What do Fenty Beauty, dementia, and improvisational comedy have in common? They serve as instruction and inspiration on how to build a strategic, successful, and compassion-driven brand.

Let me explain.

Dementia isn’t usually synonymous with laughter and levity, so imagine my surprise when I came across this article about a Tokyo pop-up restaurant that only hires waitstaff with dementia. The best part is its name: the Restaurant of Mistaken Orders.

The premise of this one-of-a-kind dining experience is that you may not always get what you ordered. “Thirty-seven percent of our orders were mistaken,” the restaurant reports in its short film, “but 99% of our customers said they were happy.”

This unique initiative aims to raise dementia awareness, especially in Japan, where one in five of its “super-aging population” will be diagnosed with a neurological condition, such as dementia, by 2025.

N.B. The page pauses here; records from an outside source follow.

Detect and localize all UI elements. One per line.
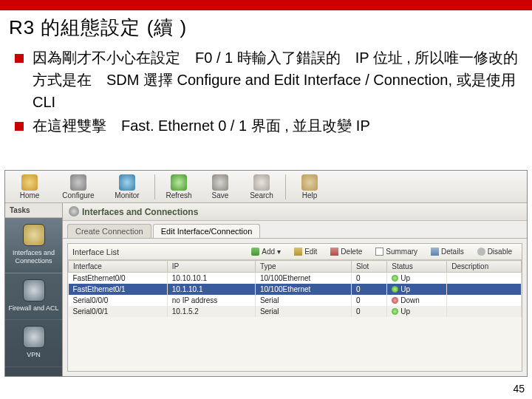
cell-ip: 10.10.10.1	[167, 273, 255, 284]
interface-list-pane: Interface List Add ▾ Edit Delete Summary…	[67, 243, 522, 372]
cell-slot: 0	[352, 306, 387, 317]
status-dot-icon	[392, 286, 398, 293]
cell-interface: FastEthernet0/1	[69, 284, 168, 295]
home-button[interactable]: Home	[7, 173, 52, 201]
tasks-header: Tasks	[5, 203, 62, 218]
save-button[interactable]: Save	[201, 173, 239, 201]
table-row[interactable]: FastEthernet0/010.10.10.110/100Ethernet0…	[69, 273, 522, 284]
list-label: Interface List	[72, 248, 243, 256]
add-button[interactable]: Add ▾	[246, 246, 286, 257]
home-icon	[21, 174, 38, 191]
configure-icon	[70, 174, 86, 191]
bullet-list: 因為剛才不小心在設定 F0 / 1 時輸入了錯誤的 IP 位址 , 所以唯一修改…	[13, 47, 523, 137]
cell-desc	[447, 306, 522, 317]
col-type[interactable]: Type	[255, 261, 351, 273]
tab-edit-interface[interactable]: Edit Interface/Connection	[153, 224, 261, 238]
add-icon	[251, 248, 259, 256]
refresh-button[interactable]: Refresh	[160, 173, 198, 201]
save-icon	[212, 174, 228, 191]
disable-button[interactable]: Disable	[472, 246, 517, 257]
main-toolbar: Home Configure Monitor Refresh Save Sear…	[5, 171, 527, 203]
status-dot-icon	[392, 308, 398, 315]
cell-type: Serial	[255, 295, 351, 306]
page-number: 45	[513, 383, 525, 395]
tasks-sidebar: Tasks Interfaces and Connections Firewal…	[5, 203, 63, 376]
task-interfaces[interactable]: Interfaces and Connections	[5, 218, 62, 273]
help-icon	[301, 174, 318, 191]
tabs-bar: Create Connection Edit Interface/Connect…	[63, 221, 527, 239]
interfaces-icon	[23, 224, 45, 246]
tab-create-connection[interactable]: Create Connection	[67, 224, 151, 238]
status-dot-icon	[392, 297, 398, 304]
cell-type: 10/100Ethernet	[255, 273, 351, 284]
bullet-item: 因為剛才不小心在設定 F0 / 1 時輸入了錯誤的 IP 位址 , 所以唯一修改…	[13, 47, 523, 113]
cell-interface: FastEthernet0/0	[69, 273, 168, 284]
summary-button[interactable]: Summary	[370, 246, 423, 257]
main-panel: Interfaces and Connections Create Connec…	[63, 203, 527, 376]
details-icon	[431, 248, 439, 256]
help-button[interactable]: Help	[290, 173, 329, 201]
configure-button[interactable]: Configure	[55, 173, 101, 201]
cell-type: 10/100Ethernet	[255, 284, 351, 295]
slide-title: R3 的組態設定 (續 )	[9, 15, 523, 41]
cell-interface: Serial0/0/0	[69, 295, 168, 306]
cell-ip: 10.1.10.1	[167, 284, 255, 295]
interface-grid: Interface IP Type Slot Status Descriptio…	[68, 260, 522, 371]
search-icon	[253, 174, 270, 191]
col-slot[interactable]: Slot	[352, 261, 387, 273]
cell-slot: 0	[352, 273, 387, 284]
cell-desc	[447, 273, 522, 284]
cell-desc	[447, 295, 522, 306]
gear-icon	[69, 206, 79, 216]
table-row[interactable]: Serial0/0/0no IP addressSerial0Down	[69, 295, 522, 306]
panel-title: Interfaces and Connections	[63, 203, 527, 221]
cell-status: Up	[387, 306, 447, 317]
summary-icon	[375, 248, 383, 256]
toolbar-separator	[285, 174, 286, 200]
table-row[interactable]: Serial0/0/110.1.5.2Serial0Up	[69, 306, 522, 317]
col-ip[interactable]: IP	[167, 261, 255, 273]
cell-status: Up	[387, 284, 447, 295]
bullet-item: 在這裡雙擊 Fast. Ethernet 0 / 1 界面 , 並且改變 IP	[13, 115, 523, 137]
search-button[interactable]: Search	[242, 173, 281, 201]
cell-status: Up	[387, 273, 447, 284]
cell-slot: 0	[352, 295, 387, 306]
task-firewall[interactable]: Firewall and ACL	[5, 273, 62, 321]
cell-slot: 0	[352, 284, 387, 295]
cell-ip: 10.1.5.2	[167, 306, 255, 317]
interface-table: Interface IP Type Slot Status Descriptio…	[68, 260, 522, 317]
refresh-icon	[171, 174, 187, 191]
col-status[interactable]: Status	[387, 261, 447, 273]
disable-icon	[477, 248, 485, 256]
cell-desc	[447, 284, 522, 295]
table-row[interactable]: FastEthernet0/110.1.10.110/100Ethernet0U…	[69, 284, 522, 295]
edit-icon	[294, 248, 302, 256]
cell-ip: no IP address	[167, 295, 255, 306]
monitor-button[interactable]: Monitor	[104, 173, 150, 201]
list-header-bar: Interface List Add ▾ Edit Delete Summary…	[68, 244, 522, 260]
task-vpn[interactable]: VPN	[5, 320, 62, 367]
details-button[interactable]: Details	[426, 246, 469, 257]
col-interface[interactable]: Interface	[69, 261, 168, 273]
col-description[interactable]: Description	[447, 261, 522, 273]
sdm-app-window: Home Configure Monitor Refresh Save Sear…	[4, 170, 528, 377]
firewall-icon	[23, 279, 45, 301]
vpn-icon	[23, 326, 45, 348]
cell-status: Down	[387, 295, 447, 306]
status-dot-icon	[392, 275, 398, 282]
monitor-icon	[119, 174, 135, 191]
edit-button[interactable]: Edit	[289, 246, 322, 257]
cell-type: Serial	[255, 306, 351, 317]
toolbar-separator	[154, 174, 155, 200]
delete-icon	[330, 248, 338, 256]
cell-interface: Serial0/0/1	[69, 306, 168, 317]
slide-accent-bar	[0, 0, 532, 10]
delete-button[interactable]: Delete	[325, 246, 367, 257]
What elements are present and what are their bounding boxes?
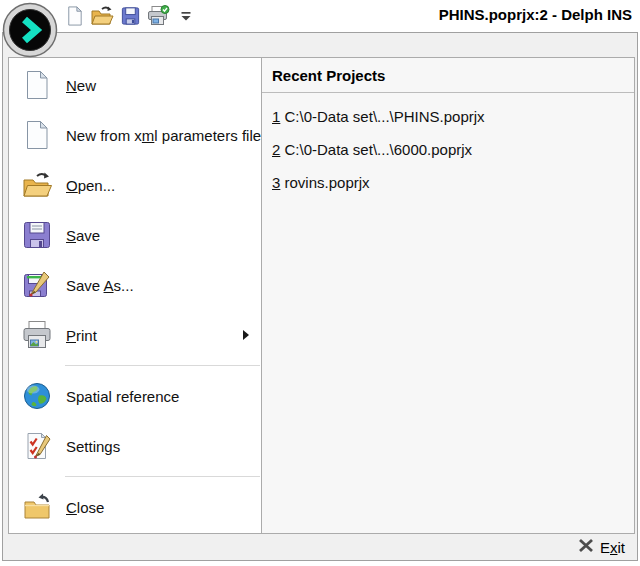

The Restaurant of Mistaken Orders is just one of many with similar hiring practices. The Vancouver restaurant, The Dark Table, hires almost exclusively blind or visually impaired wait staff to raise awareness of the population’s gross unemployment rate. According to the Canadian National Institute for the Blind, individuals with sight loss triple the country’s general unemployment rate.

Such initiatives tend to be highly celebrated, with the Restaurant of Mistaken Orders awarded the silver in design at the Cannes Lion Awards in 2019.

But what do either of these restaurants have to do with building a better, more strategic brand?

To answer that, we must turn to improv comedy and its “yes, and” principle. This fundamental rule suggests that an improviser should accept (“yes”) and expand (“and”) on the contributions made by others. Like the best improvisers, the most innovative brands are those that see opportunities where others may see challenges—to lean into realities that others would rather ignore.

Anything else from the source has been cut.